Dans un sens, tout cela rappelle le revirement révolutionnaire de la politique régionale turque au cours des trois dernières décennies, sous la direction inspirée de l’académicien et ministre des affaires étrangères Ahmet Davutoglu, qui a déclaré une nouvelle politique étrangère « zéro ennemi » pour une Turquie qui entreprendrait de rétablir les relations avec tous les pays environnants (qui avaient longtemps été hostiles dans le cadre de l’OTAN ou dans d’autres contextes).

Davutoglu a fait l’objet d’un grand mépris à Washington, précisément parce qu’une telle position était perçue comme une atteinte aux politiques de l’OTAN en matière d' »identification de l’ennemi », utilisées pour justifier l’alliance militaire. (En effet, il n’existe aujourd’hui pratiquement aucune politique étrangère européenne indépendante autorisée à exister en dehors des structures de l’OTAN dominée par les Américains).

Mais des approches telles que celle de Davutoglu, qui s’efforce d’avoir « zéro ennemi », ont donné à réfléchir sur la question de savoir si les hostilités « insolubles » dans la région ne pourraient pas s’avérer gérables après tout, en particulier si l’on part du principe que les pays ont la possibilité de modifier leurs positions négatives ou hostiles.

En effet, à cet égard, on peut s’interroger sur le fondement même d’une grande partie de la politique américaine qui repose si fortement sur « l’identification des ennemis » nécessitant un engagement et une confrontation militaires toujours plus profonds.

Dans le même temps, les derniers événements servent à renforcer dans une certaine mesure la légitimité de l’Iran en tant qu’acteur régional important, conformément à sa nouvelle appartenance, avec l’Arabie saoudite, au bloc des BRICS – une organisation qui fait partie intégrante de l’émergence d’un nouveau Sud mondial.
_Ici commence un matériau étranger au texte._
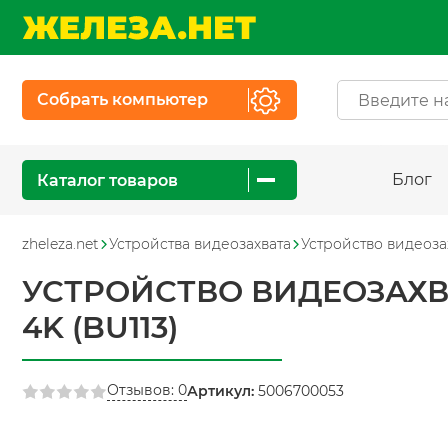
Собрать компьютер
Блог
Каталог товаров
zheleza.net
Устройства видеозахвата
Устройство видеозах
УСТРОЙСТВО ВИДЕОЗАХВА
4K (BU113)
Отзывов: 0
Артикул:
5006700053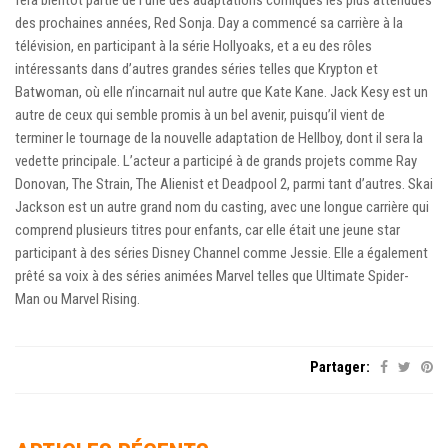
des prochaines années, Red Sonja. Day a commencé sa carrière à la
télévision, en participant à la série Hollyoaks, et a eu des rôles
intéressants dans d’autres grandes séries telles que Krypton et
Batwoman, où elle n’incarnait nul autre que Kate Kane. Jack Kesy est un
autre de ceux qui semble promis à un bel avenir, puisqu’il vient de
terminer le tournage de la nouvelle adaptation de Hellboy, dont il sera la
vedette principale. L’acteur a participé à de grands projets comme Ray
Donovan, The Strain, The Alienist et Deadpool 2, parmi tant d’autres. Skai
Jackson est un autre grand nom du casting, avec une longue carrière qui
comprend plusieurs titres pour enfants, car elle était une jeune star
participant à des séries Disney Channel comme Jessie. Elle a également
prêté sa voix à des séries animées Marvel telles que Ultimate Spider-
Man ou Marvel Rising.
Partager: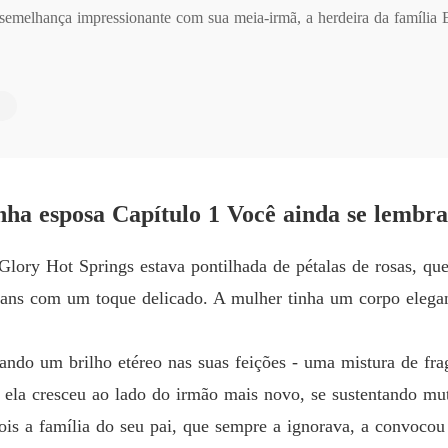
 semelhança impressionante com sua meia-irmã, a herdeira da família Ev
Sob o f
Capítul
Sob o f
oite, até que o deixou completamente apaixonado para que pudesse usa
Capítulo
Sob o f
Capítulo
tranho em sua amada esposa...
anha esposa Capítulo 1 Você ainda se lembr
Sob o f
Capítulo
Glory Hot Springs estava pontilhada de pétalas de rosas, qu
Sob o f
ans com um toque delicado. A mulher tinha um corpo elega
Sob o f
ndo um brilho etéreo nas suas feições - uma mistura de fragi
Capítul
, ela cresceu ao lado do irmão mais novo, se sustentando mu
Sob o f
s a família do seu pai, que sempre a ignorava, a convocou
Capítul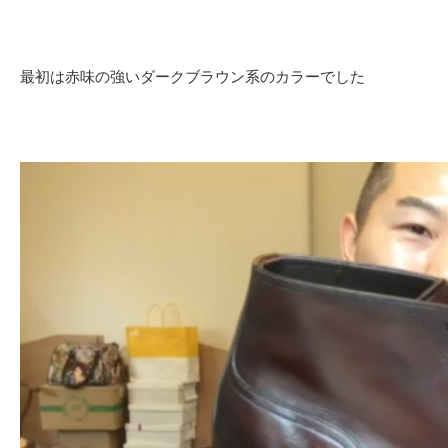
最初は赤味の強いダークブラウン系のカラーでした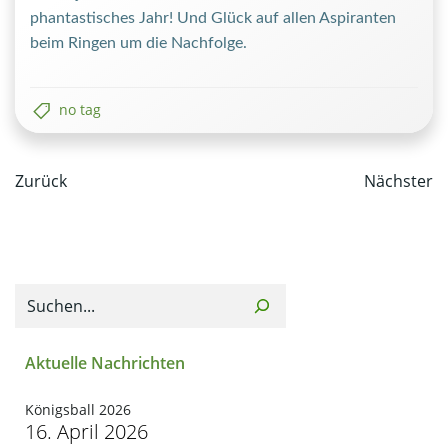
phantastisches Jahr! Und Glück auf allen Aspiranten
beim Ringen um die Nachfolge.
no tag
Post
Post
Zurück
Nächster
navigation
navi
Suchen
Aktuelle Nachrichten
Königsball 2026
16. April 2026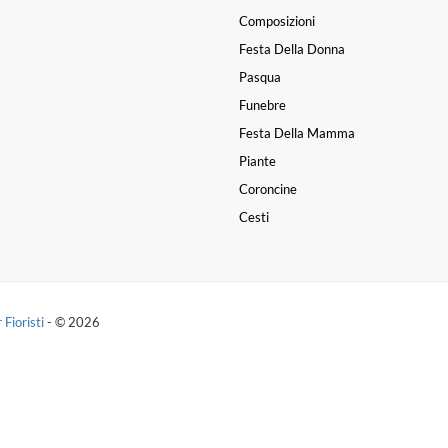
Composizioni
Festa Della Donna
Pasqua
Funebre
Festa Della Mamma
Piante
Coroncine
Cesti
 Fioristi
- © 2026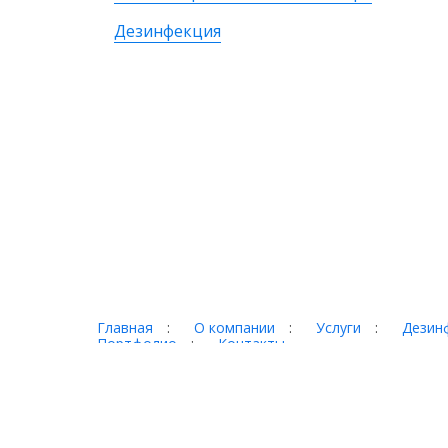
Дезинфекция
Главная
:
О компании
:
Услуги
:
Дезинф
Портфолио
:
Контакты
Торг-терминал © 2026
Адрес:
620017 г. Екатеринбург, ул. Фронтовых бри
Телефон:
+7 (343) 328-78-28, +7 (3435) 921-000,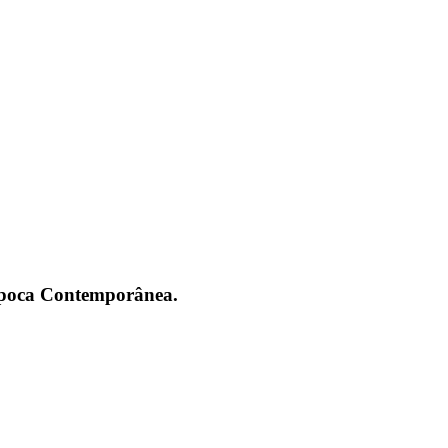
 Época Contemporânea.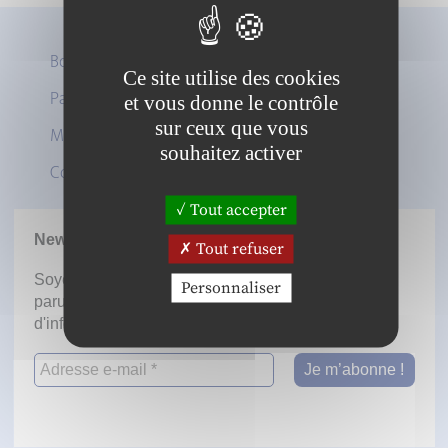
Boutique
Ce site utilise des cookies
Panier
et vous donne le contrôle
Twitter
sur ceux que vous
Mon compte
LinkedIn
souhaitez activer
Contact
Tout accepter
Newsletter
Tout refuser
Soyez informé dès la mise en ligne des prochaines
Personnaliser
parutions en vous inscrivant à notre lettre
d'information.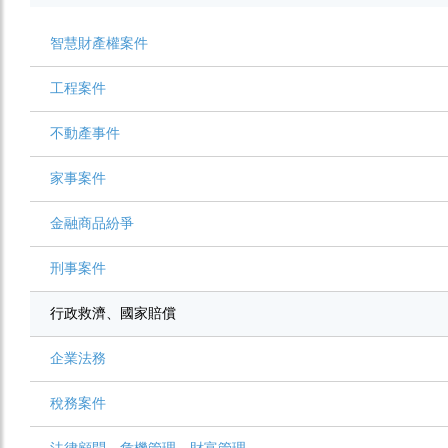
智慧財產權案件
工程案件
不動產事件
家事案件
金融商品紛爭
刑事案件
行政救濟、國家賠償
企業法務
稅務案件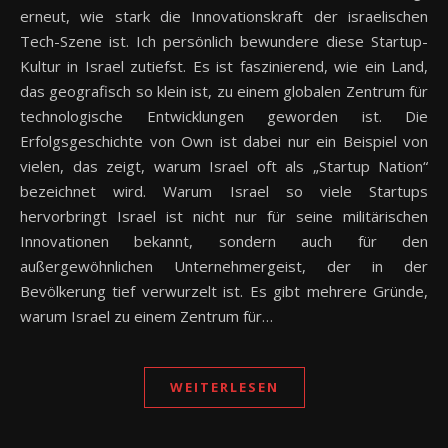
erneut, wie stark die Innovationskraft der israelischen
Tech-Szene ist. Ich persönlich bewundere diese Startup-
Kultur in Israel zutiefst. Es ist faszinierend, wie ein Land,
das geografisch so klein ist, zu einem globalen Zentrum für
technologische Entwicklungen geworden ist. Die
Erfolgsgeschichte von Own ist dabei nur ein Beispiel von
vielen, das zeigt, warum Israel oft als „Startup Nation“
bezeichnet wird. Warum Israel so viele Startups
hervorbringt Israel ist nicht nur für seine militärischen
Innovationen bekannt, sondern auch für den
außergewöhnlichen Unternehmergeist, der in der
Bevölkerung tief verwurzelt ist. Es gibt mehrere Gründe,
warum Israel zu einem Zentrum für…
WEITERLESEN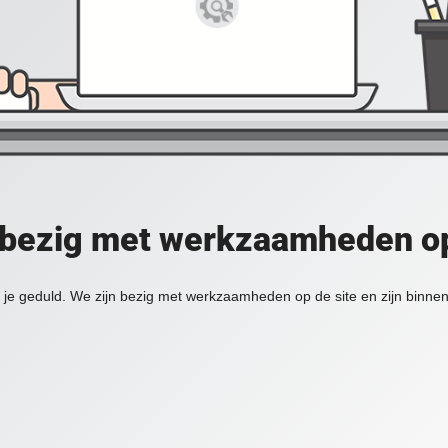
 bezig met werkzaamheden op
je geduld. We zijn bezig met werkzaamheden op de site en zijn binnen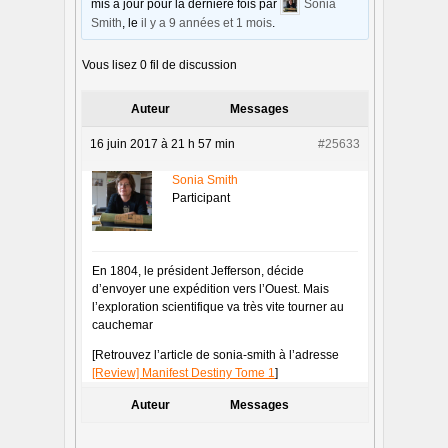
mis à jour pour la dernière fois par
Sonia
Smith
, le
il y a 9 années et 1 mois
.
Vous lisez 0 fil de discussion
Auteur
Messages
16 juin 2017 à 21 h 57 min
#25633
Sonia Smith
Participant
En 1804, le président Jefferson, décide
d’envoyer une expédition vers l’Ouest. Mais
l’exploration scientifique va très vite tourner au
cauchemar
[Retrouvez l’article de sonia-smith à l’adresse
[Review] Manifest Destiny Tome 1
]
Auteur
Messages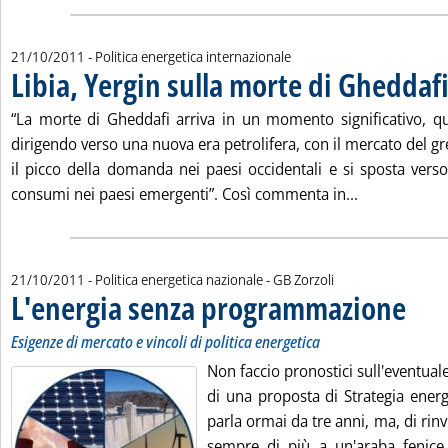
21/10/2011
- Politica energetica internazionale
Libia, Yergin sulla morte di Gheddaf
“La morte di Gheddafi arriva in un momento significativo, q
dirigendo verso una nuova era petrolifera, con il mercato del g
il picco della domanda nei paesi occidentali e si sposta verso
Leggi tutta l
consumi nei paesi emergenti”. Così commenta in...
di:
21/10/2011
- Politica energetica nazionale -
GB Zorzoli
L'energia senza programmazione
. Sottoti
. Pubblic
Esigenze di mercato e vincoli di politica energetica
Non faccio pronostici sull'eventual
di una proposta di Strategia energ
parla ormai da tre anni, ma, di rinv
sempre di più a un'araba fenice,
Bien sûr, il ne peut y avoir de millénaire à l’horizon où la paix éclate partout. Dans les relations internationales, il est impossible que tout le monde soit en harmonie avec tout le monde tout le temps et qu’il n’y ait aucun conflit.

Cependant, c’est certainement une aspiration louable pour les États de partir du principe que l’hostilité ne doit pas être automatique ou réfléchie, que les États ont effectivement un pouvoir et peuvent prendre des décisions importantes quant à l’amélioration ou à l’exacerbation de leurs relations avec d’autres pays.

Mais les États-Unis, qui possèdent actuellement la politique étrangère la plus idéologique du monde, du moins depuis la chute de l’Union soviétique (« guerre mondiale contre le terrorisme », « apporter la démocratie au monde par le changement de régime », etc.), pourraient bien s’inspirer de ce livre dans leurs propres relations, avec la Russie et la Chine pour commencer.

La diplomatie, un art apparemment perdu à Washington aujourd’hui, a été conçue spécifiquement pour lubrifier de telles tensions plutôt que de les exacerber. Pourtant, l’exacerbation semble être la voie que Washington suit souvent pour maintenir la vision d’ennemis qui nécessitent des solutions militaires américaines et l’hégémonie américaine.

Graham E. Fuller est un ancien haut fonctionnaire de la CIA et l’auteur de nombreux ouvrages sur le monde musulman. Son premier roman s’intitule « Breaking Faith » : Un roman d’espionnage et la crise de conscience d’un Américain au Pakistan », suivi de « BEAR – a Novel of Eco-Violence in the Canadian Northwest ».